Corporations fund self-validating studies all the time, but most of them don’t end up published in a Nature journal. Today, that publisher’s Genetics in Medicine outlet posted a study by genetic testing company Invitae that is noteworthy for a few reasons.

The researchers were looking to gauge the value that genetic deletions and duplications—called copy number variants (CNV)—can add to genetic testing. CNVs might be disease-causing or disease-associated (the well-known BRCA1-variation is an example), but most testing companies do not analyze for them: They typically aren’t detectable by whole-genome chromosomal microarrays often used in disease risk testing.
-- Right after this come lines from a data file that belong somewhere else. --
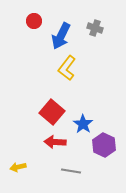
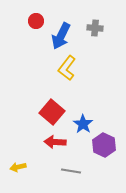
red circle: moved 2 px right
gray cross: rotated 14 degrees counterclockwise
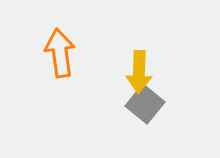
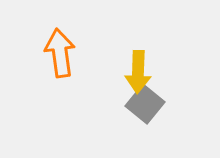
yellow arrow: moved 1 px left
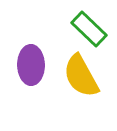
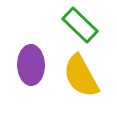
green rectangle: moved 9 px left, 4 px up
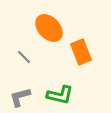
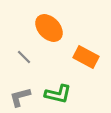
orange rectangle: moved 5 px right, 5 px down; rotated 40 degrees counterclockwise
green L-shape: moved 2 px left, 1 px up
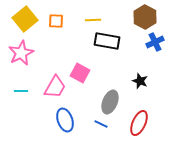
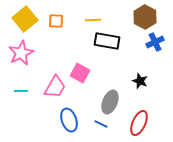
blue ellipse: moved 4 px right
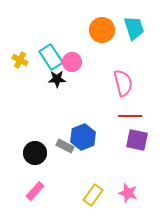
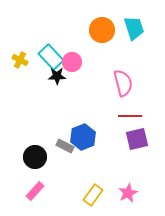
cyan rectangle: rotated 10 degrees counterclockwise
black star: moved 3 px up
purple square: moved 1 px up; rotated 25 degrees counterclockwise
black circle: moved 4 px down
pink star: rotated 30 degrees clockwise
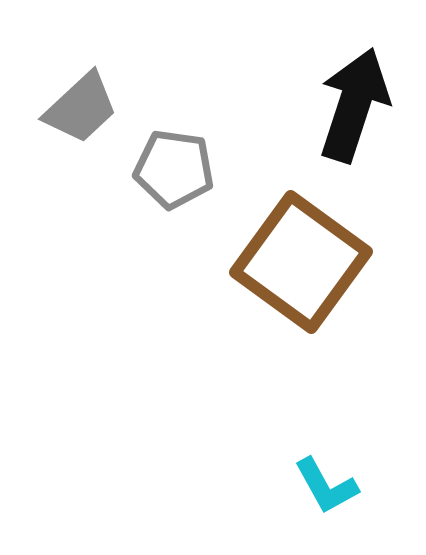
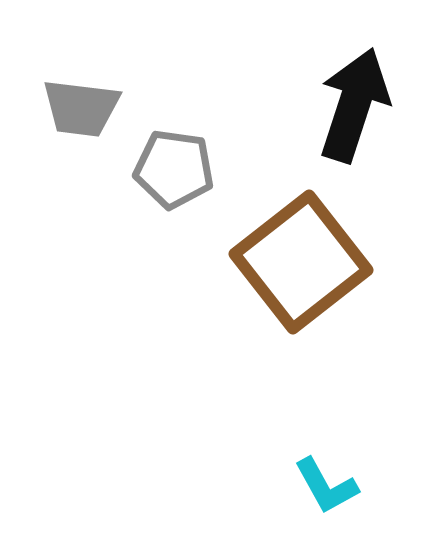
gray trapezoid: rotated 50 degrees clockwise
brown square: rotated 16 degrees clockwise
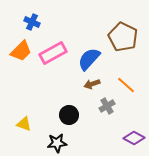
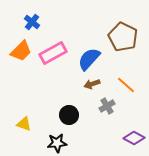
blue cross: rotated 14 degrees clockwise
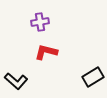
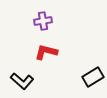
purple cross: moved 3 px right, 1 px up
black L-shape: moved 6 px right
The researchers indicate that more could be known about CNV prevalence and implications if certain advanced next-generation sequencing techniques were more widely used.
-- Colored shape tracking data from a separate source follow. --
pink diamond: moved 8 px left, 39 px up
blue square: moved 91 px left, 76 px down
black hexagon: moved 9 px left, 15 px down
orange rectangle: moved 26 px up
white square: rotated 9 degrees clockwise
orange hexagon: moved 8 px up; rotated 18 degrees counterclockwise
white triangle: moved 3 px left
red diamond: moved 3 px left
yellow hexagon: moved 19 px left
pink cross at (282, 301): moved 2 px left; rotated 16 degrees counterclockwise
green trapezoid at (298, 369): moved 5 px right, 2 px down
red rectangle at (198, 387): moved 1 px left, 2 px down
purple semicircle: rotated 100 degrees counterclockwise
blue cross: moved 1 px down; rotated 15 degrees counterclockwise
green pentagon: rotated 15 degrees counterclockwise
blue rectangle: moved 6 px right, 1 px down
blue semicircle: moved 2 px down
>>>READ: Telehealth Might Democratize Genetic Counseling (and Testing)

The new study looked to a colossal data set to learn more about the phenomenon. De-identified sequence data for more than 143,000 individuals were included in the search. They found that about 10% of patients who received a report of potential disease-causing variants had CNVs, with examples across medical specialties, accounting for 4.7% of cardiac pathogenic variants to 35% of neurologic examples.

Invitae’s head of medical affairs, Swaroop Aradhya, PhD, was the study’s senior author. He called the intragenic dataset “one of the largest available” to the medical community, and added that the study did more than just help illustrate CNV prevalence. “We were able to discern properties of CNVs that help us distinguish between those most likely to cause disease versus those that exist as natural variation in the human genome,” he said.
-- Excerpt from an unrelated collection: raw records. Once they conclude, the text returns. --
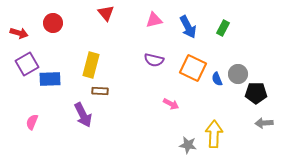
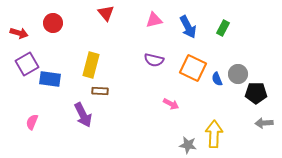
blue rectangle: rotated 10 degrees clockwise
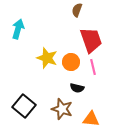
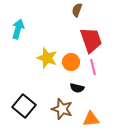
orange triangle: rotated 12 degrees counterclockwise
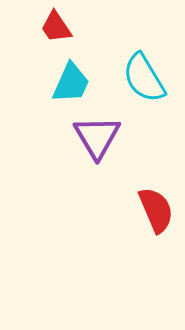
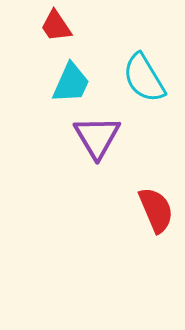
red trapezoid: moved 1 px up
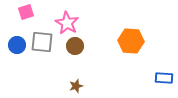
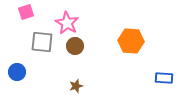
blue circle: moved 27 px down
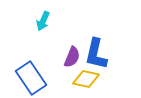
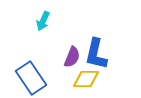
yellow diamond: rotated 12 degrees counterclockwise
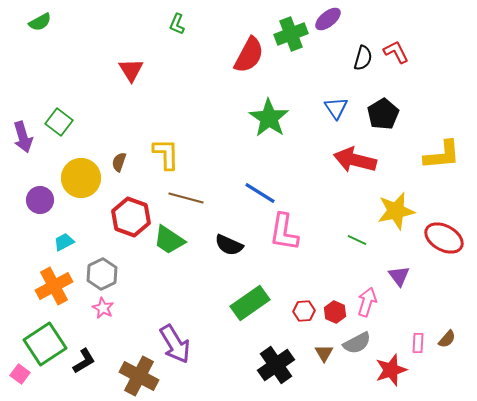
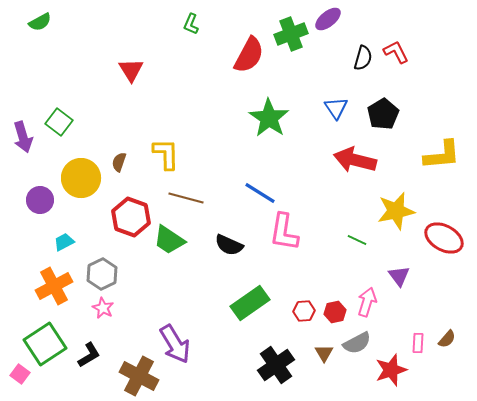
green L-shape at (177, 24): moved 14 px right
red hexagon at (335, 312): rotated 25 degrees clockwise
black L-shape at (84, 361): moved 5 px right, 6 px up
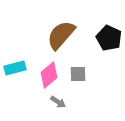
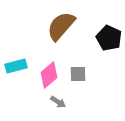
brown semicircle: moved 9 px up
cyan rectangle: moved 1 px right, 2 px up
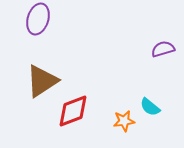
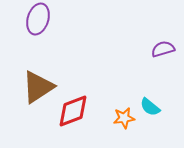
brown triangle: moved 4 px left, 6 px down
orange star: moved 3 px up
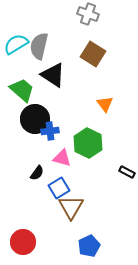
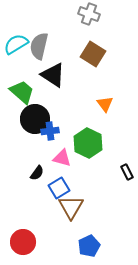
gray cross: moved 1 px right
green trapezoid: moved 2 px down
black rectangle: rotated 35 degrees clockwise
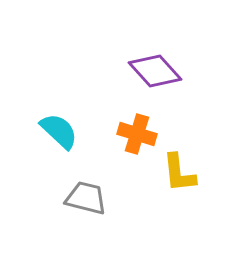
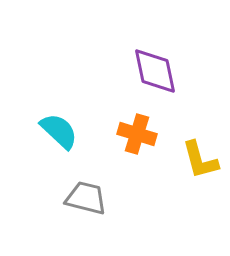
purple diamond: rotated 30 degrees clockwise
yellow L-shape: moved 21 px right, 13 px up; rotated 9 degrees counterclockwise
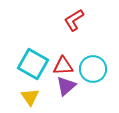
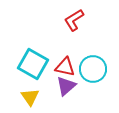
red triangle: moved 2 px right, 1 px down; rotated 15 degrees clockwise
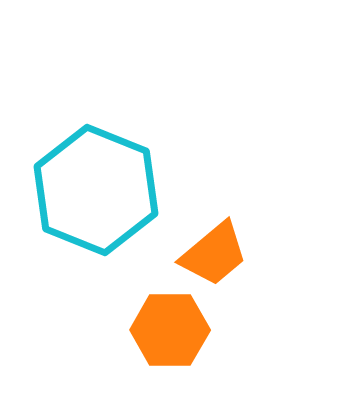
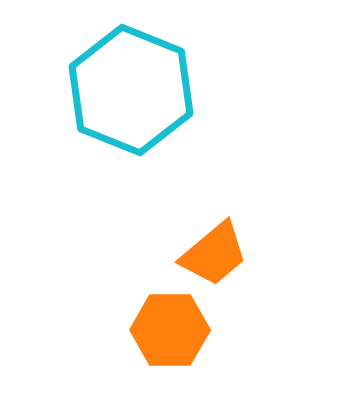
cyan hexagon: moved 35 px right, 100 px up
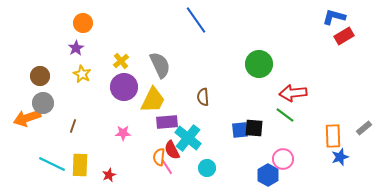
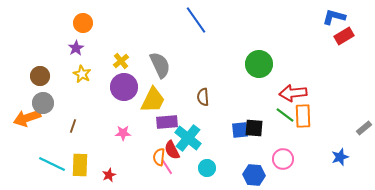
orange rectangle: moved 30 px left, 20 px up
blue hexagon: moved 14 px left; rotated 25 degrees counterclockwise
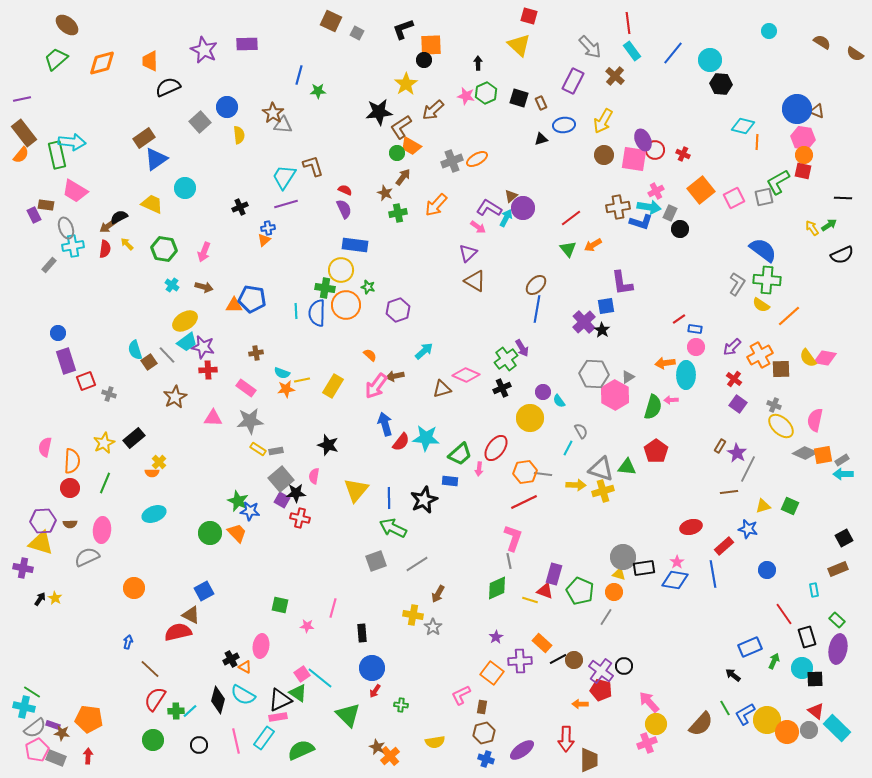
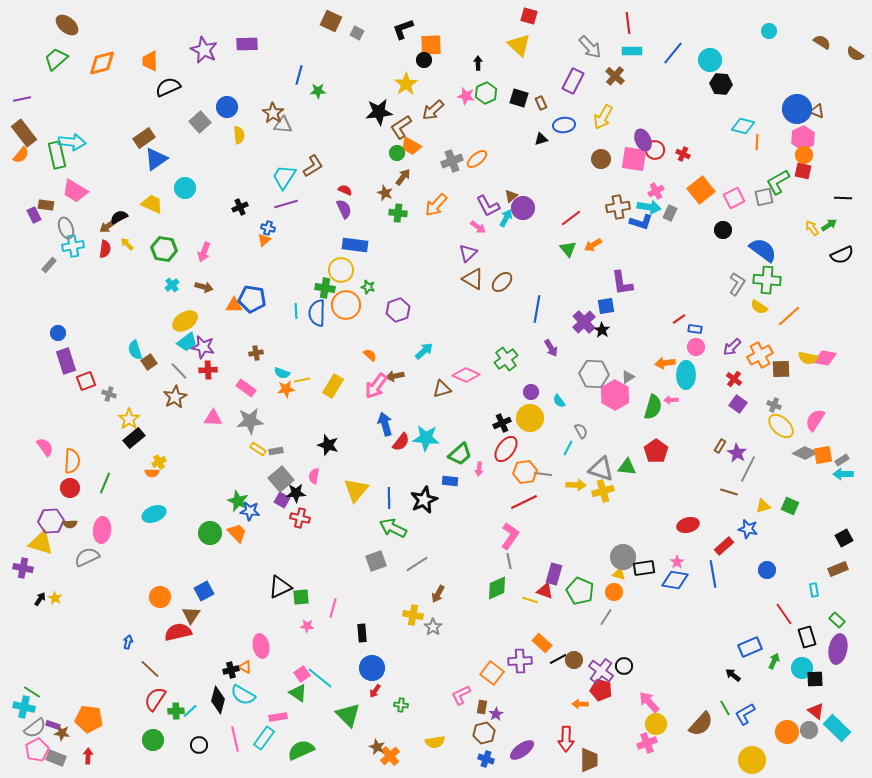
cyan rectangle at (632, 51): rotated 54 degrees counterclockwise
yellow arrow at (603, 121): moved 4 px up
pink hexagon at (803, 138): rotated 25 degrees clockwise
brown circle at (604, 155): moved 3 px left, 4 px down
orange ellipse at (477, 159): rotated 10 degrees counterclockwise
brown L-shape at (313, 166): rotated 75 degrees clockwise
purple L-shape at (489, 208): moved 1 px left, 2 px up; rotated 150 degrees counterclockwise
green cross at (398, 213): rotated 18 degrees clockwise
blue cross at (268, 228): rotated 24 degrees clockwise
black circle at (680, 229): moved 43 px right, 1 px down
brown triangle at (475, 281): moved 2 px left, 2 px up
cyan cross at (172, 285): rotated 16 degrees clockwise
brown ellipse at (536, 285): moved 34 px left, 3 px up
yellow semicircle at (761, 305): moved 2 px left, 2 px down
purple arrow at (522, 348): moved 29 px right
gray line at (167, 355): moved 12 px right, 16 px down
yellow semicircle at (808, 358): rotated 42 degrees counterclockwise
black cross at (502, 388): moved 35 px down
purple circle at (543, 392): moved 12 px left
pink semicircle at (815, 420): rotated 20 degrees clockwise
yellow star at (104, 443): moved 25 px right, 24 px up; rotated 10 degrees counterclockwise
pink semicircle at (45, 447): rotated 132 degrees clockwise
red ellipse at (496, 448): moved 10 px right, 1 px down
yellow cross at (159, 462): rotated 16 degrees clockwise
brown line at (729, 492): rotated 24 degrees clockwise
purple hexagon at (43, 521): moved 8 px right
red ellipse at (691, 527): moved 3 px left, 2 px up
pink L-shape at (513, 538): moved 3 px left, 2 px up; rotated 16 degrees clockwise
orange circle at (134, 588): moved 26 px right, 9 px down
green square at (280, 605): moved 21 px right, 8 px up; rotated 18 degrees counterclockwise
brown triangle at (191, 615): rotated 36 degrees clockwise
purple star at (496, 637): moved 77 px down
pink ellipse at (261, 646): rotated 20 degrees counterclockwise
black cross at (231, 659): moved 11 px down; rotated 14 degrees clockwise
black triangle at (280, 700): moved 113 px up
yellow circle at (767, 720): moved 15 px left, 40 px down
pink line at (236, 741): moved 1 px left, 2 px up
The company’s chief medical officer, Robert Nussbaum, MD, said that the findings suggest that “CNVs are not just clinically significant, they are a critical piece of genetic information that can and should be delivered as part of comprehensive clinical testing.”

But incorporating that measure efficiently requires next-generation sequencing platforms that are capable of simultaneously preening for CNVs alongside other sequence variants. And therein lies the sale: Invitae claims to be the first commercial lab to implement such a thing.